Stored items from a collection:
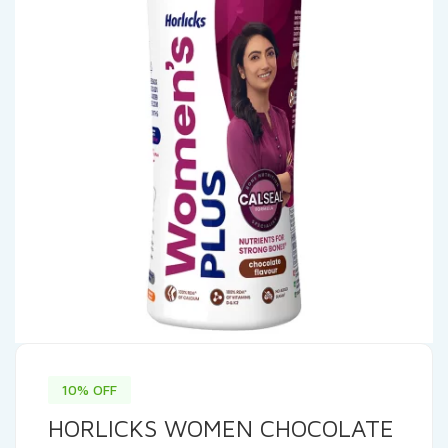
10% OFF
HORLICKS WOMEN CHOCOLATE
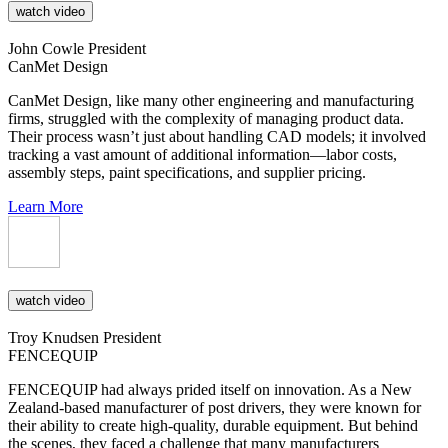
watch video
John Cowle
President
CanMet Design
CanMet Design, like many other engineering and manufacturing
firms, struggled with the complexity of managing product data.
Their process wasn’t just about handling CAD models; it involved
tracking a vast amount of additional information—labor costs,
assembly steps, paint specifications, and supplier pricing.
Learn More
watch video
Troy Knudsen
President
FENCEQUIP
FENCEQUIP had always prided itself on innovation. As a New
Zealand-based manufacturer of post drivers, they were known for
their ability to create high-quality, durable equipment. But behind
the scenes, they faced a challenge that many manufacturers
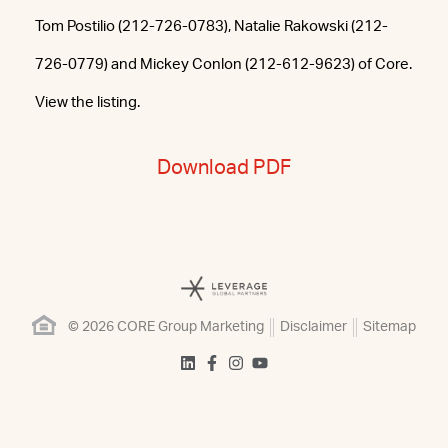
Tom Postilio (212-726-0783), Natalie Rakowski (212-
726-0779) and Mickey Conlon (212-612-9623) of Core.
View the listing.
Download PDF
© 2026 CORE Group Marketing
Disclaimer
Sitemap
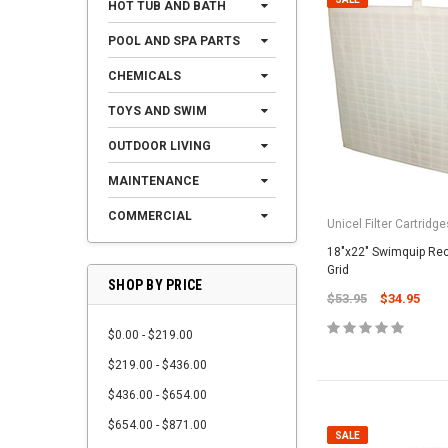
HOT TUB AND BATH
POOL AND SPA PARTS
CHEMICALS
TOYS AND SWIM
OUTDOOR LIVING
MAINTENANCE
COMMERCIAL
Unicel Filter Cartridge
18"x22" Swimquip Rec
Grid
SHOP BY PRICE
$53.95
$34.95
$0.00 - $219.00
$219.00 - $436.00
$436.00 - $654.00
$654.00 - $871.00
SALE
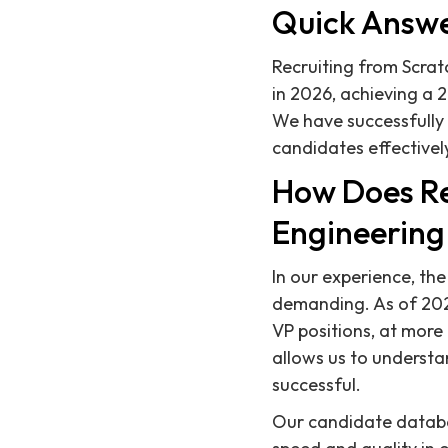
Quick Answ
Recruiting from Scratc
in 2026, achieving a 
We have successfully
candidates effectivel
How Does Re
Engineering
In our experience, th
demanding. As of 2026
VP positions, at mor
allows us to understa
successful.
Our candidate databas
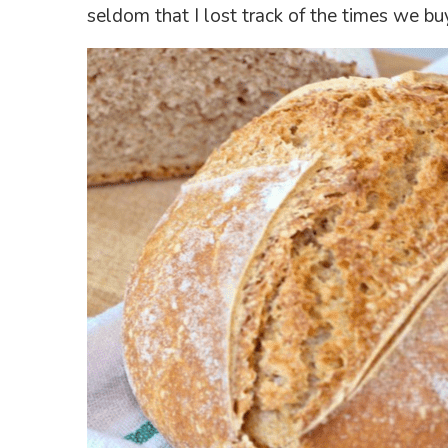
seldom that I lost track of the times we bu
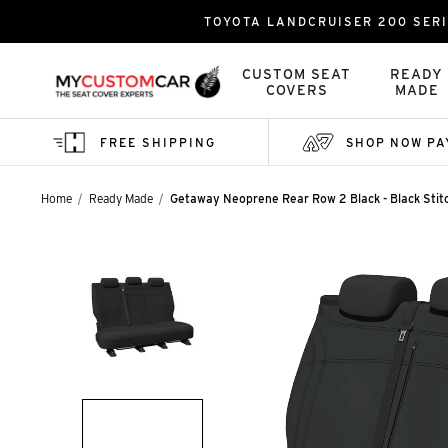
TOYOTA LANDCRUISER 200 SERI
CUSTOM SEAT
READY
COVERS
MADE
FREE SHIPPING
SHOP NOW PA
Home
Ready Made
Getaway Neoprene Rear Row 2 Black - Black Stit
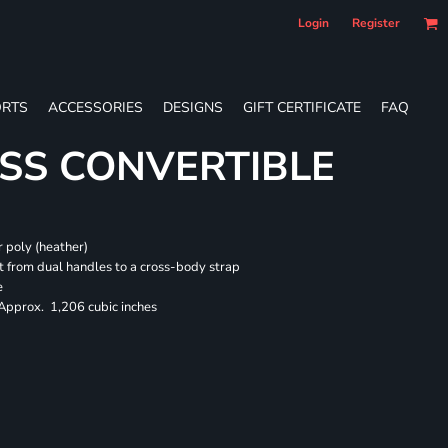
Login
Register
RTS
ACCESSORIES
DESIGNS
GIFT CERTIFICATE
FAQ
SS CONVERTIBLE
 poly (heather)
 from dual handles to a cross-body strap
e
 Approx. 1,206 cubic inches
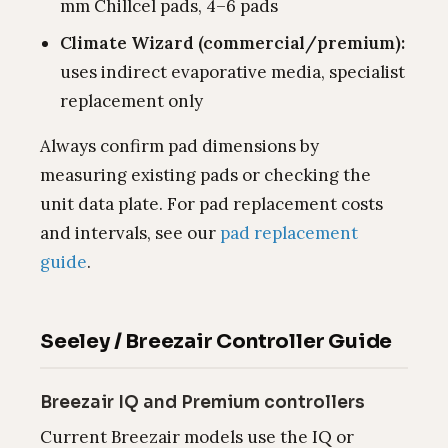
mm Chillcel pads, 4–6 pads
Climate Wizard (commercial/premium):
uses indirect evaporative media, specialist
replacement only
Always confirm pad dimensions by
measuring existing pads or checking the
unit data plate. For pad replacement costs
and intervals, see our
pad replacement
guide
.
Seeley / Breezair Controller Guide
Breezair IQ and Premium controllers
Current Breezair models use the IQ or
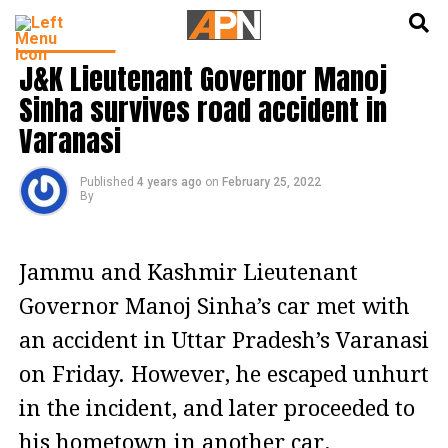
English
हिन्दी
INDIA NEWS
J&K Lieutenant Governor Manoj
Sinha survives road accident in
Varanasi
Published
4 years ago
on
February 25, 2022
By
Jammu and Kashmir Lieutenant
Governor Manoj Sinha’s car met with
an accident in Uttar Pradesh’s Varanasi
on Friday. However, he escaped unhurt
in the incident, and later proceeded to
his hometown in another car.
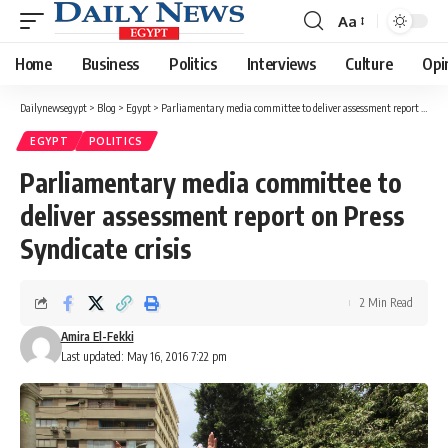
Aa
Font
Resizer
Home
Business
Politics
Interviews
Culture
Opi
Dailynewsegypt
>
Blog
>
Egypt
>
Parliamentary media committee to deliver assessment report on Press Syndicate crisis
EGYPT
POLITICS
Parliamentary media committee to
deliver assessment report on Press
Syndicate crisis
2 Min Read
Amira El-Fekki
Last updated: May 16, 2016 7:22 pm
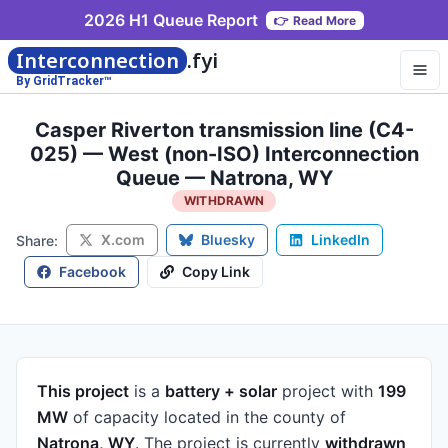
2026 H1 Queue Report
👉
Read More
Interconnection
.fyi
By GridTracker™
Casper Riverton transmission line (C4-
025) — West (non-ISO) Interconnection
Queue — Natrona, WY
WITHDRAWN
X.com
Bluesky
LinkedIn
Share:
Facebook
Copy Link
This project
is a
battery + solar
project
with
199
MW
of capacity
located in the county of
Natrona, WY
.
The project is currently
withdrawn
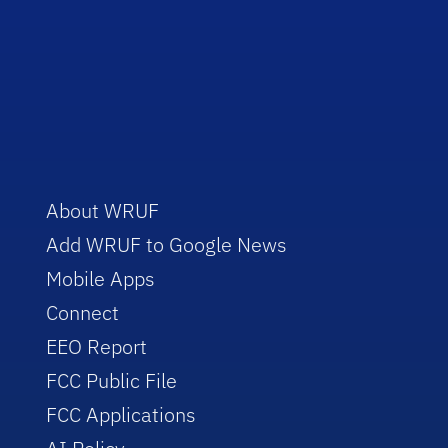
About WRUF
Add WRUF to Google News
Mobile Apps
Connect
EEO Report
FCC Public File
FCC Applications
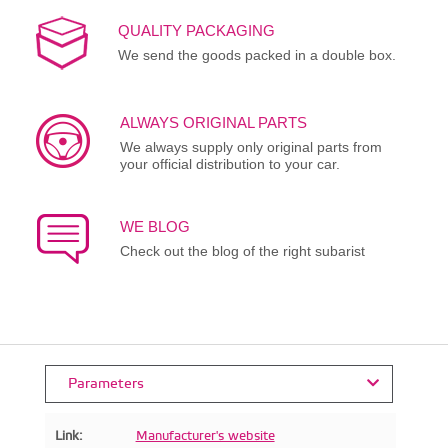
QUALITY PACKAGING
We send the goods packed in a double box.
ALWAYS ORIGINAL PARTS
We always supply only original parts from
your official distribution to your car.
WE BLOG
Check out the blog of the right subarist
Parameters
Link:
Manufacturer's website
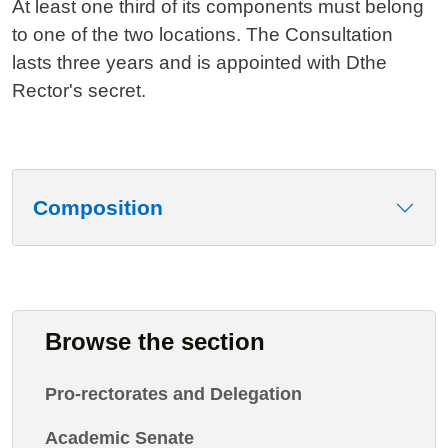
At least one third of its components must belong
to one of the two locations. The Consultation
lasts three years and is appointed with Dthe
Rector's secret.
Composition
Browse the section
Pro-rectorates and Delegation
Academic Senate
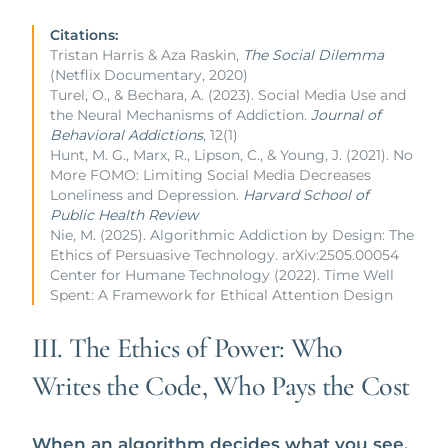
Citations:
Tristan Harris & Aza Raskin,
The Social Dilemma
(Netflix Documentary, 2020)
Turel, O., & Bechara, A. (2023). Social Media Use and
the Neural Mechanisms of Addiction.
Journal of
Behavioral Addictions
, 12(1)
Hunt, M. G., Marx, R., Lipson, C., & Young, J. (2021). No
More FOMO: Limiting Social Media Decreases
Loneliness and Depression.
Harvard School of
Public Health Review
Nie, M. (2025). Algorithmic Addiction by Design: The
Ethics of Persuasive Technology. arXiv:2505.00054
Center for Humane Technology (2022). Time Well
Spent: A Framework for Ethical Attention Design
III. The Ethics of Power: Who
Writes the Code, Who Pays the Cost
When an algorithm decides what you see,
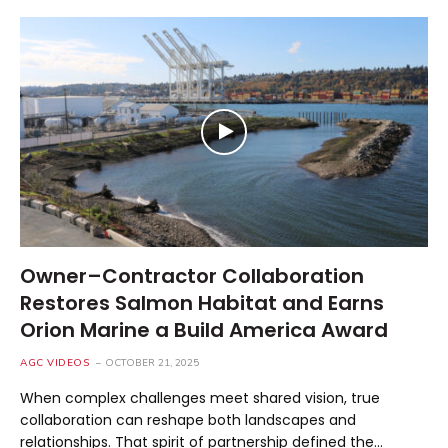
Owner–Contractor Collaboration
Restores Salmon Habitat and Earns
Orion Marine a Build America Award
AGC VIDEOS
OCTOBER 21, 2025
When complex challenges meet shared vision, true
collaboration can reshape both landscapes and
relationships. That spirit of partnership defined the…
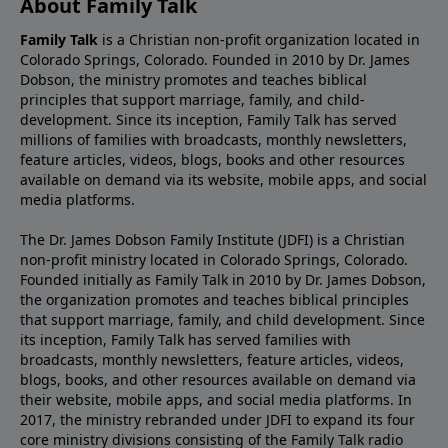
About Family Talk
Family Talk
is a Christian non-profit organization located in
Colorado Springs, Colorado. Founded in 2010 by Dr. James
Dobson, the ministry promotes and teaches biblical
principles that support marriage, family, and child-
development. Since its inception, Family Talk has served
millions of families with broadcasts, monthly newsletters,
feature articles, videos, blogs, books and other resources
available on demand via its website, mobile apps, and social
media platforms.
The Dr. James Dobson Family Institute (JDFI) is a Christian
non-profit ministry located in Colorado Springs, Colorado.
Founded initially as Family Talk in 2010 by Dr. James Dobson,
the organization promotes and teaches biblical principles
that support marriage, family, and child development. Since
its inception, Family Talk has served families with
broadcasts, monthly newsletters, feature articles, videos,
blogs, books, and other resources available on demand via
their website, mobile apps, and social media platforms. In
2017, the ministry rebranded under JDFI to expand its four
core ministry divisions consisting of the Family Talk radio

• [What is needed] The total, and only the total: count the lines above that contain "child".

• [Expected answer] 2